Keira si chiuse in bagno con il telefono, consapevole che quello fosse l’unico luogo dove avrebbe potuto avere un po’ di privacy nel minuscolo appartamento di Bryn, e fece il numero di telefono di Shane. Un familiare brivido di eccitazione la attraversò tutta mentre aspettava, ascoltando il segnale di libero, in attesa di sentire di nuovo la sua voce affascinante. Non vedeva l’ora di raccontargli delle cose interessanti che aveva organizzato per la sua visita, tutte le attrazioni di New York che voleva svelargli, dagli assaggi di cibo lungo il Restaurant Row alle passeggiate sul fiume a Tribeca, per poi passare al Tenement Museum, ai giardini a Battery Park, al frutteto fuori città e le gallerie d’arte a Chelsea. L’itinerario era strapieno e sapeva che Shane sarebbe stato emozionato dalla sua visita della città quanto lei lo era di mostrargliela.

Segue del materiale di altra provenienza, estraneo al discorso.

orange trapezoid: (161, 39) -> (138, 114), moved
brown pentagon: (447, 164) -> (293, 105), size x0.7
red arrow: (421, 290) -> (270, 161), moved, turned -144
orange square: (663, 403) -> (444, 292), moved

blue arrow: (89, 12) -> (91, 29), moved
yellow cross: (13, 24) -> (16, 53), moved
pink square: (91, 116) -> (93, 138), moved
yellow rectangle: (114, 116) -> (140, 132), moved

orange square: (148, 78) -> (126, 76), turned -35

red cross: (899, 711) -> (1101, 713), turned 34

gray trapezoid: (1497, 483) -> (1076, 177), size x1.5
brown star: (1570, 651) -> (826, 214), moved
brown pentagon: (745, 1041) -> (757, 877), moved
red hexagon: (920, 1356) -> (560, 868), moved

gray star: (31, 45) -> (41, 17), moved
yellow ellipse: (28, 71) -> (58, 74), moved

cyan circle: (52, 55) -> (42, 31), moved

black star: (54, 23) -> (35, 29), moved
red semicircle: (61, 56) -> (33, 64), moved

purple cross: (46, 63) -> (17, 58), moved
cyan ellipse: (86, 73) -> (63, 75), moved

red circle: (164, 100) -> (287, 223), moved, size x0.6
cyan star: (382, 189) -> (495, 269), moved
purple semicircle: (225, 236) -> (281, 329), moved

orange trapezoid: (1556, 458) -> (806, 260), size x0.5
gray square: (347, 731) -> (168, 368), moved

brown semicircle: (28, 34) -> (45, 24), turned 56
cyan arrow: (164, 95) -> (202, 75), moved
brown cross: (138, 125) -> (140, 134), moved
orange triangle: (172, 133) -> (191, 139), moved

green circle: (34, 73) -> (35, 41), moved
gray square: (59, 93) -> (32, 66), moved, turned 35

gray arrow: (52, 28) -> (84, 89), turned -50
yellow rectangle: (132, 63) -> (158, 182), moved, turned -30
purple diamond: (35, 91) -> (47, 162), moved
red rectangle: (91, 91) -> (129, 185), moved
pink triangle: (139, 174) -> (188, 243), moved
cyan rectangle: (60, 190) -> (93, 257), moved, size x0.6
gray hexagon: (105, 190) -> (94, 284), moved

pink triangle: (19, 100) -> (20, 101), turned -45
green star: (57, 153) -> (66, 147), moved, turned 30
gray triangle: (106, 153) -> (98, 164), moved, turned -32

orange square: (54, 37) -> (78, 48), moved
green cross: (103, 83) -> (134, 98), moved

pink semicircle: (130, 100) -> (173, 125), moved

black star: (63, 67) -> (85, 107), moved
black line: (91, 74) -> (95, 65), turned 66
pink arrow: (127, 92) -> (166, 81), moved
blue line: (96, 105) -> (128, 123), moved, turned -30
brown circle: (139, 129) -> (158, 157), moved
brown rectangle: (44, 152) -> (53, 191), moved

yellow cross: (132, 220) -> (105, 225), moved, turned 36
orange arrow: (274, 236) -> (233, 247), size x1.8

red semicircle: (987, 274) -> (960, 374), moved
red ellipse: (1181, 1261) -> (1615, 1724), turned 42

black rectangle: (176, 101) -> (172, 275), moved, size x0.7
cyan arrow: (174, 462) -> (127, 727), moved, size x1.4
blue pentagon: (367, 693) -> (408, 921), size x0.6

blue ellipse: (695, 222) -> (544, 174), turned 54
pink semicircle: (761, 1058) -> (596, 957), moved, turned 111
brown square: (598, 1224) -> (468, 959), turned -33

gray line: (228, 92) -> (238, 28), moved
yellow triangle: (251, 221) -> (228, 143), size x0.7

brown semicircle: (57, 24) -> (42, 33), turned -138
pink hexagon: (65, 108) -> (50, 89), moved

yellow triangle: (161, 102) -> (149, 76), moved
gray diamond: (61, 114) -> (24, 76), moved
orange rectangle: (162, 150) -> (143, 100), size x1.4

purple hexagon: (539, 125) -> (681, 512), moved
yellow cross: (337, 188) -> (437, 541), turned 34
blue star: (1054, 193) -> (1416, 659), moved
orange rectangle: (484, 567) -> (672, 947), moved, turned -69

Finalmente rispose alla chiamata e il cuore di Keira prese a battere forte. Invece della solita voce allegra, Shane aveva un tono provato. E piuttosto che iniziare la chiamata con un nomignolo esagerato e buffo, come coniglietta o fiorellino, usò il suo vero nome.
“Keira, ehi,” disse, sembrando esausto, come se avesse avuto la giornata peggiore che si potesse immaginare.
La gioia di Keira si trasformò subito in angoscia. In lontananza sentiva suoni poco familiari, diverse conversazioni sovrapposte e telefoni che squillavano.
“Che cosa è successo?” chiese, iniziando a spaventarsi. “Dove sei?”
“All’ospedale.”
“Oh, mio Dio, perché?” Il cuore di Keira perse un colpo per la paura, e una miriade di possibilità le riempì la mente. “Sei ferito? Malato?”
“Non è per me,” rispose lui. “Io sto bene. È per mio padre.”
Un’immagine del padre di Shane, Calum Lawder, le apparve davanti agli occhi. Era una delle persone più gentili e dolci che avesse mai avuto la fortuna di incontrare. L’idea che gli fosse successo qualcosa era agghiacciante.
“Sta bene? Dimmi che cosa sta succedendo!”
Shane fece un profondo sospiro. “Starà bene adesso che è stato operato.”
A Keira si gelò il sangue nelle vene. “Operato?” ripeté in uno strillo.
“Sono stato tutto il giorno al Pronto Soccorso. Ha avuto un attacco di cuore. Gli hanno dovuto mettere uno stent. È un miracolo che sia ancora vivo. Se non ci fosse stato un chirurgo cardiaco qua all’ospedale per un altro appuntamento, non ce l’avrebbe fatta.”
“Oh, Shane, mi dispiace così tanto,” disse Keira, con il petto stretto dall’ansia. Avrebbe voluto poter attraversare la linea telefonica e raggiungere Shane, per stringerselo al cuore e dimostrargli tutto il suo affetto. “Come sta tua madre? E le tue sorelle?”
“Stiamo bene,” rispose Shane. “Siamo ancora tutti sotto shock, a dir la verità. Specialmente Hannah.”
Keira ripensò alla sua sorella minore, la sedicenne dai capelli dorati a cui si era tanto affezionata. “Povera ragazza,” disse. All’improvviso quello non le sembrò il momento giusto per discutere della sua futura visita a New York. Non era corretto parlare di progetti emozionanti dopo la giornata spaventosa che doveva aver appena passato. “E ora come adesso Calum?”
“È sveglio e fa delle battute, ma si capisce che sta fingendo di essere coraggioso per tutti noi.“
“Mi dispiace così tanto, tesoro,” disse Keira. “Vorrei essere lì con te per sostenerti, ma immagino di dover conservare tutti i miei abbracci per quando arriverai, la prossima settimana.”
Dall’altro capo del telefono, Shane rimase in silenzio. Gli unici suoni che Keira riusciva sentire erano gli squilli dei telefoni dell’ospedale in piena attività, i bip delle macchine, il rumore lontano delle sirene e il viavai generale dello staff medico che si dedicava ai propri compiti.